Write a script named convert.py to transform the data in rawtwitter into the desired format, and store it in data/twitter. Just as the data in data/politicalblogs, there should be two directories for training and test sets. Each file must contain the entire list of tweets from a single user. The file names don't matter, but it may be easiest to name them the same as the userid -- just avoid spaces or special characters. After conversion, data/twitter/train/female/ should contain files corresponding to each female user in the training data, with each file containing the tweets of that user (one tweet per line) (with data/twitter/train/male/ set up similarly). data/twitter/test/ should contain files corresponding to each user in the testing data, regardless of gender. Also create a goldtest.csv in the appropriate place.

Your script should live in the top level of the repository, and create data/twitter from data/rawtwitter when called with no arguments, like so:

python convert.py

If your data has been transformed correctly, you should be able to run classify.py from Section (b) as-is:

python classify.py data/twitter 2 word 0.8

Since the Twitter data is also quite large, please don't push it to the repository. I should be able to construct it by running convert.py.

Because of licensing restrictions, don't distribute the Twitter data publicly.

Section (d): Experimental Analysis [5 pts]
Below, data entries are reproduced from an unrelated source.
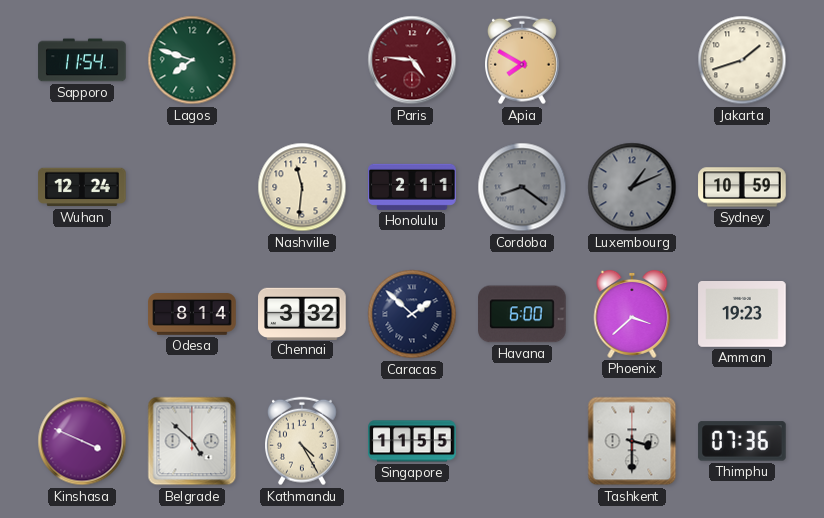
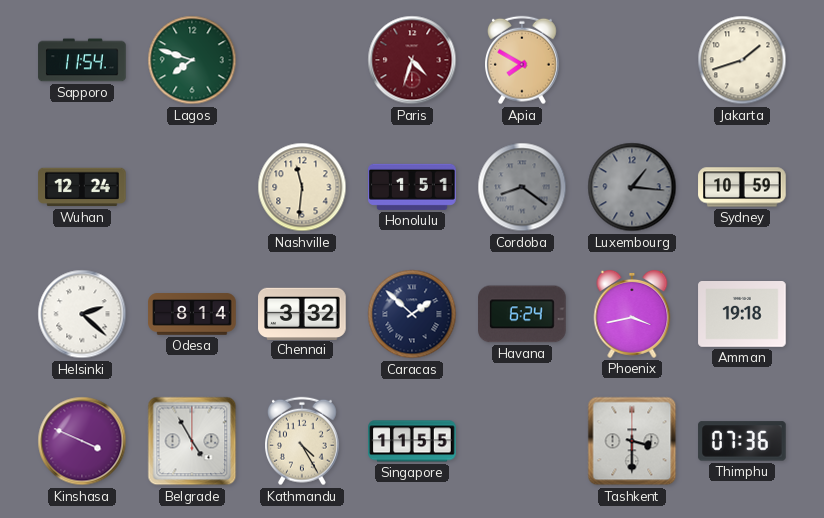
Paris: 4:46 -> 4:33
Honolulu: 2:11 -> 1:51
Luxembourg: 1:11 -> 1:16
Helsinki: none -> 2:22
Havana: 6:00 -> 6:24
Phoenix: 3:38 -> 3:43
Amman: 19:23 -> 19:18
Belgrade: 4:52 -> 4:55
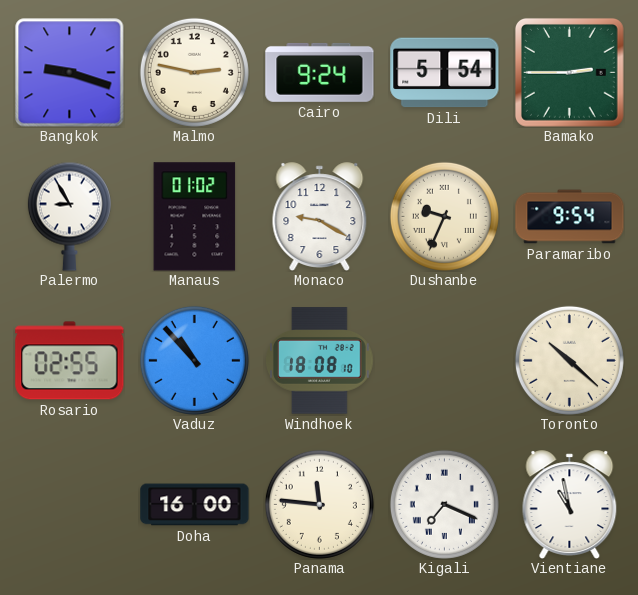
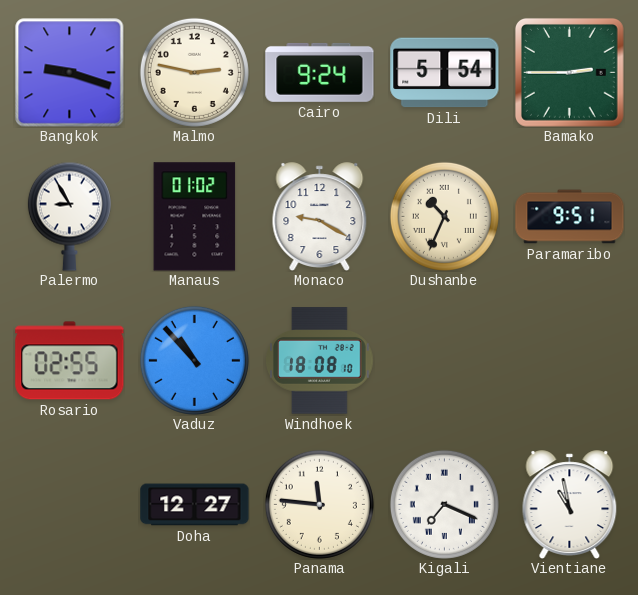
Dushanbe: 9:34 -> 10:34
Paramaribo: 9:54 -> 9:51
Toronto: 10:22 -> none
Doha: 16:00 -> 12:27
This section relies on Section (b).

  • Principled model estimation is scientific and satisfying -- and it gets you about 80% of the way to building a good system in NLP or machine learning. The remainder, which is more tedious but inevitable, is accomplished by experimenting with model design settings. In this case, the design questions are: should we use character or word models (NGram.unit)? What order of n-grams (NGram.n)? The answers will likely vary by dataset, and are generally arrived at by running the classifier with several different settings.
  • The interpolation factor, NGram.lam can be estimated in a principled way using smoothing methods like Good Turing or Knesser Ney. But since we're not studying these in class, let's treat them as design parameters to be tuned by experimentation, just like NGram.unit and NGram.n
  • Run classify.py on the Political Blogs data with a few different combinations of values for the NGram constructor arguments to find the settings that produce the highest accuracies for that dataset.

    You can restrict lam to [0.1, 0.2, 0.3, 0.4, 0.5, 0.6, 0.7, 0.8, 0.9, 1.0], and use your intuition to discard some combinations: for example, it's unlikely that low order character n-grams would do well.

    Run these experiments any way you like -- either by manually invoking classify.py with different arguments, or by writing a script to do so. Since each run takes some time, you might want to run them in parallel.
  • Note the optimal settings and summarize your findings in reflection.md.

That's it! You've built and experimented with your first (I assume) n-gram text classifier. We'll see other classification algorithms later in the term, but n-grams tend to be fairly versatile.

Now that you have a broad sense of what text classification entails and how to set up your experiments and data, you can start thinking ahead to final project ideas that may rely on classification, such as author identification, sentiment analysis, genre prediction, or quality estimation; i.e., whatever involves putting a label on text. Think of a domain that particularly interests you -- literature, music, politics, medicine... anything textual, and talk to me for ideas on how to obtain data.
Only a suggestion, of course. Your final project doesn't have to employ text classification at all.

Misc [7 pts]

  • Answer the questions in reflection.md.
  • Fill out README.md and submit your work correctly.
  • Check that your code is reasonably documented, elegant, and efficient.